Alors qu’on se rend à terre retrouver nos enfants à la piscine pour souper ensemble au Yacht Club, on voit au loin de beaux nuages bien noirs (voir photo). Avec les KANALOA on hésite, eux ont déjà commandé les boissons. Trish et moi nous nous regardons et on se comprend. De suite on va à la piscine presser les enfants de sortir et rentrer.

Lorsqu’on part du ponton on repère les annexes restantes, ANANDA et QUIDDITY sont à terre, il nous faut avoir un œil sur ces deux bateaux.

 

QUIDDITY chasse

Avec tout le plastique dans ces eaux on se ramasse un sac dans l’hélice de l’annexe qu’on n’arrive pas totalement à enlever. On se dépêche car on voit QUIDDITY chasser. On remonte l’annexe pour enlever le reste de plastique, ce qui nous fait perdre du temps et organisons par VHF pour voir qui peut aller aider QUIDDITY, j’essaye également de les appeler sans succès. D’autres bateaux sont déjà en train de chasser et de réancrer, seul Michael de NEBO répond présent, il faut aller le chercher.

 

OLENA chasse

Alors que Stéph est en train de redescendre l’annexe il me dit de mettre les moteurs et de tenir avec un peu de marche avant contre le vent. Je veux monter les bâches pour voir autour, Stéph refuse car le cockpit va ramasser toute la pluie. L’alarme de mouillage se met en marche, je crois que Stéphane l’a entendu car il me dit encore un truc avec la marche avant.

Cyliane part avec Stéphane comme chauffeur, car une fois sur QUIDDITY il veut pouvoir manœuvrer sans annexe au chemin.

Seule avec Timeo je lui lance des ordres car je suis bloquée à la barre, et je peine à maintenir OLENA dans le vent, on part toujours d’un côté ou de l’autre. Je veux voir mes cartes marines, l’écran ne veut pas fonctionner. Timeo descend la TV et il n’arrive malheureusement pas non plus à afficher mon programme de navigation. Je rage, je ne vois rien car bien sûr il fait nuit et il pleut des trombes. Je suis à 2 doigts de réclamer des ciseaux pour couper le filet obscurcissant la fenêtre de la bâche que je dois de toute manière refaire.

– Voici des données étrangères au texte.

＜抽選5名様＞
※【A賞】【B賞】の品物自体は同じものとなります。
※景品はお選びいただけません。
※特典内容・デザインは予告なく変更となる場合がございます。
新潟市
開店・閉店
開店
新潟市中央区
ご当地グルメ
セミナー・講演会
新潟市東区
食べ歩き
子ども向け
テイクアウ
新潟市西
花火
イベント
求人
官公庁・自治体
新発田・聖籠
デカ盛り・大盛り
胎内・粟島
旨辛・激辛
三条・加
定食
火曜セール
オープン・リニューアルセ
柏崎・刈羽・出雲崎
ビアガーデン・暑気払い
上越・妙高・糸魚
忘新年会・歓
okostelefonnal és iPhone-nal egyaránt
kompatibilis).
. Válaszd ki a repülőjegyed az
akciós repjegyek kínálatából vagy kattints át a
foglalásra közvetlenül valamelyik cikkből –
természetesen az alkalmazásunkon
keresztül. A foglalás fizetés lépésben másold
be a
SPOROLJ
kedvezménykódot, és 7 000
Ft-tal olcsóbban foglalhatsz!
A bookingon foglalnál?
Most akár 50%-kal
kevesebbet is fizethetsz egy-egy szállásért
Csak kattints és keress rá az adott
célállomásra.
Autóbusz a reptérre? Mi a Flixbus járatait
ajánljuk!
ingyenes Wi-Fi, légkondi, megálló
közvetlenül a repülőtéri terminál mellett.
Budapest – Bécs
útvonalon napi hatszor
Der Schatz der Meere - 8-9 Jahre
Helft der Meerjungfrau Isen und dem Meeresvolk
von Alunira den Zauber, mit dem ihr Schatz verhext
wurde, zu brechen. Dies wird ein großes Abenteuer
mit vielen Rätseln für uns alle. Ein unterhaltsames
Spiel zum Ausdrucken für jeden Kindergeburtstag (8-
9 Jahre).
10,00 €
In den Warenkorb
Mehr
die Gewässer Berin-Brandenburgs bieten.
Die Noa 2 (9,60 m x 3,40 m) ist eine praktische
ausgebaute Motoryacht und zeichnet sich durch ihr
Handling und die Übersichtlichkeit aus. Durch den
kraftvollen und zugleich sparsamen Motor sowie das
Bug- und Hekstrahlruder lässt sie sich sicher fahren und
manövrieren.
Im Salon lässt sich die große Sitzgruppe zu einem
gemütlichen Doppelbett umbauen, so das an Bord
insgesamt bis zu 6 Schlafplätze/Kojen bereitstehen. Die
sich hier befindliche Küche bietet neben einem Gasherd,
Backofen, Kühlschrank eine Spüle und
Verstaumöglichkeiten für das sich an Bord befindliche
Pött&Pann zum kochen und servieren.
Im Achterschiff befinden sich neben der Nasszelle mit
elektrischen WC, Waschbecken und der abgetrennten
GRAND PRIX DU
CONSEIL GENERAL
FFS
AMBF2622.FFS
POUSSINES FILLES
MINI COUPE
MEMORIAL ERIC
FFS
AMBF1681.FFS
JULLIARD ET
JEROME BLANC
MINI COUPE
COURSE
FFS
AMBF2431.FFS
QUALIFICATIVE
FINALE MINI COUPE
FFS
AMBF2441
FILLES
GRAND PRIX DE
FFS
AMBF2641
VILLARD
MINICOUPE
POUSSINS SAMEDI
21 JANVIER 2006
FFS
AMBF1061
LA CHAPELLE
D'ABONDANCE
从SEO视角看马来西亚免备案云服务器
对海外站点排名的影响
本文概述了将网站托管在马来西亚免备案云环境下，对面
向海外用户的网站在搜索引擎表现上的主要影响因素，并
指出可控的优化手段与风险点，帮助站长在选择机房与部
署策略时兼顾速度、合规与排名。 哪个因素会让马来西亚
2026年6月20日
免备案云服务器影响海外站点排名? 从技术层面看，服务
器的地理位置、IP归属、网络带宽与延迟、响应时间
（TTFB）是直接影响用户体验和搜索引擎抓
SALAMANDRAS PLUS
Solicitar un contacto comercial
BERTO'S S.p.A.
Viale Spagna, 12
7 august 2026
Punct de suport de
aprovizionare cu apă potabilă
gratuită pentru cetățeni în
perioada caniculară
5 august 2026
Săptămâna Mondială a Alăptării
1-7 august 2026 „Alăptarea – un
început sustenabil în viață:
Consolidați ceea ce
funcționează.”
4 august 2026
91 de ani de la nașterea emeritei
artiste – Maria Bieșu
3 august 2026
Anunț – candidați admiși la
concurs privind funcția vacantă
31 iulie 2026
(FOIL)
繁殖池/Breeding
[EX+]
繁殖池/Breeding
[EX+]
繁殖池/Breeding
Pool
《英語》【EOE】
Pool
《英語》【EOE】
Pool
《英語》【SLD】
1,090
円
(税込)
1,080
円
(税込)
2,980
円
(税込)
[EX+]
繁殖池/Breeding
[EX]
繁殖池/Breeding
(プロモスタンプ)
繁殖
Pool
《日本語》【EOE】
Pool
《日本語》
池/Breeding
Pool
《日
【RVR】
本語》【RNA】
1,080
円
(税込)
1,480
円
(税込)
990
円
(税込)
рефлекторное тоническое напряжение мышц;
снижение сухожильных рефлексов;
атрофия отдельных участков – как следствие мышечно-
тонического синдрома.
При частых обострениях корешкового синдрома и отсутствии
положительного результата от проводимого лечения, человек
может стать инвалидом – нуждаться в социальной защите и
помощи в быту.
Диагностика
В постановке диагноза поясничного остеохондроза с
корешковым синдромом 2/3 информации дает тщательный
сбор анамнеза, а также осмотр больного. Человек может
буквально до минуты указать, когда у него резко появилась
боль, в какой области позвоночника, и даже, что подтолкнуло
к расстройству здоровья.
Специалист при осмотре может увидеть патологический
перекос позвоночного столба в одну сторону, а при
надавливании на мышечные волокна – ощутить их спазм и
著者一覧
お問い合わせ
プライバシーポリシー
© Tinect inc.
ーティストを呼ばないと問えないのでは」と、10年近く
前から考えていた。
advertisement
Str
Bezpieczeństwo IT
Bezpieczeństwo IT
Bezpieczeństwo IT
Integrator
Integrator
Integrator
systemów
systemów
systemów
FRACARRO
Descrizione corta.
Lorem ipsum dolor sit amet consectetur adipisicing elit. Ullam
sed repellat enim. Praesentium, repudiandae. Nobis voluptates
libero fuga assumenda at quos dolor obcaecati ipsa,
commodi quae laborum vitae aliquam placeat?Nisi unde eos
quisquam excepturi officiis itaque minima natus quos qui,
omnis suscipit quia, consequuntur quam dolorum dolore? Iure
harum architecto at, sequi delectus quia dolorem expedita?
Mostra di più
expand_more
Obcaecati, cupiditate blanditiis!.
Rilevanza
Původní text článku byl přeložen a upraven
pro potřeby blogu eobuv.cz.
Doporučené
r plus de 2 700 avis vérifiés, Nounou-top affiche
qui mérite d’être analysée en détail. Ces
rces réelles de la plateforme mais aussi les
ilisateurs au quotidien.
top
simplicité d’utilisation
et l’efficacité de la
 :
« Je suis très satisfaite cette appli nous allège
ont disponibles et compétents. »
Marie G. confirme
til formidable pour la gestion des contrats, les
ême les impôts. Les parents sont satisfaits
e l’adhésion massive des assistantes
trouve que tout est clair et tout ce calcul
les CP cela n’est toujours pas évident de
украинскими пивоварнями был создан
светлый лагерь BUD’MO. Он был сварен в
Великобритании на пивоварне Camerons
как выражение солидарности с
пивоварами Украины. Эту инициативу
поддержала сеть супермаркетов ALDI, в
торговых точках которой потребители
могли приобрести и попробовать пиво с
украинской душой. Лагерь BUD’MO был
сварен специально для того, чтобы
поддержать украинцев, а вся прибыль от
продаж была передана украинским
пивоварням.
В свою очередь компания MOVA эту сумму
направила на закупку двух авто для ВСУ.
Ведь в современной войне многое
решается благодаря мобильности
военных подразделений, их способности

Je ne le sens pas, je veux partir au large attendre loin de tout danger puis revenir après l’orage. Timeo essaye de monter l’ancre en vain, il me dit que la chaîne est tendue en arrière ce qui me semble impossible. Je ne peux pas quitter la barre pour aller l’aider.

 

Collision

A un moment je crie à Timeo d’éteindre toutes les lumières. Je m’énerve, de nuit on navigue sans lumières pour voir autour, le fait d’être ancré en pensant dériver qu’un petit peu je n’y ai pas pensé. Sans accès aux écrans de mon programme de navigation depuis la barre je suis comme aveugle, quelle galère.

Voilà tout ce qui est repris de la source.